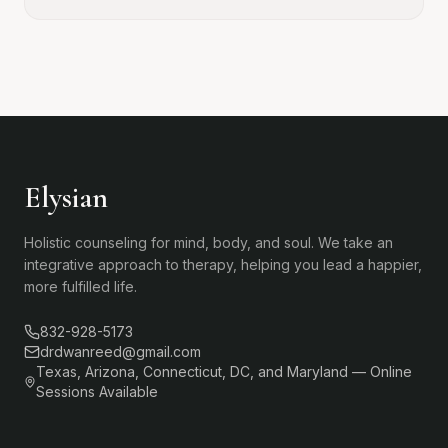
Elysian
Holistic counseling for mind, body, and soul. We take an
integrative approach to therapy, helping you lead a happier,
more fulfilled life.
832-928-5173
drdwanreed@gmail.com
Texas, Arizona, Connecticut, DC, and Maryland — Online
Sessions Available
...
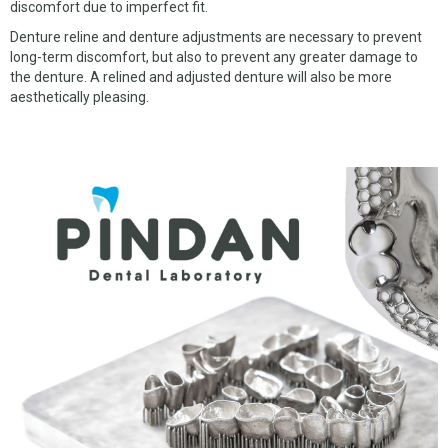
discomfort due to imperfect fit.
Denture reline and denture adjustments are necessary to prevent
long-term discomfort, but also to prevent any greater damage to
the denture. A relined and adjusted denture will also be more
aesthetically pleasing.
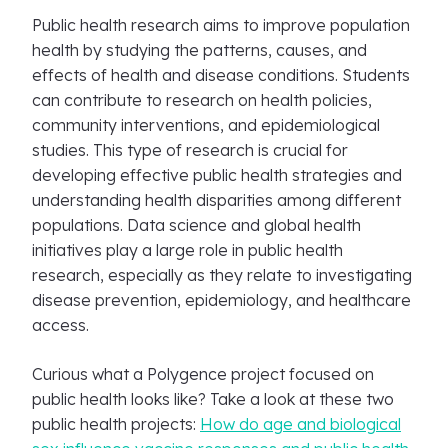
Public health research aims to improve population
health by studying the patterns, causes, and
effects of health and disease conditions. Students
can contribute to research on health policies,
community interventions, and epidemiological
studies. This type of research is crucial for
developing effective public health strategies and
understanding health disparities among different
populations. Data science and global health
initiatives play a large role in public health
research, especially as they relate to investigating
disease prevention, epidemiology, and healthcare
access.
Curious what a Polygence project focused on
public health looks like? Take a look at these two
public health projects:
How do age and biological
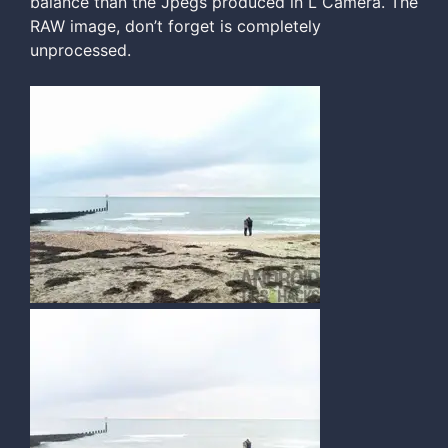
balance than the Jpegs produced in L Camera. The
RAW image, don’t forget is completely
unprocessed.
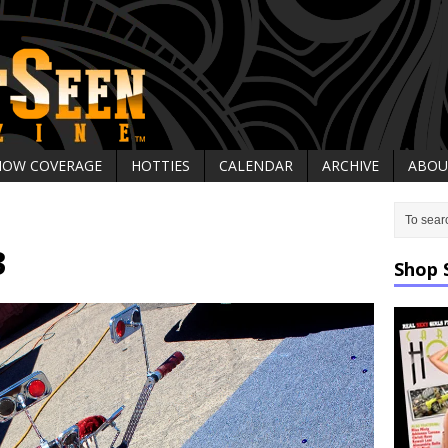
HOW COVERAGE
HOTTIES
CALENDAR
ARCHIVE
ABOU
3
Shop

### Problem to work on
Pull out the lines above in which the word "discomfort" appears.

### Exercise result
discomfort due to imperfect fit.
long-term discomfort, but also to prevent any greater damage to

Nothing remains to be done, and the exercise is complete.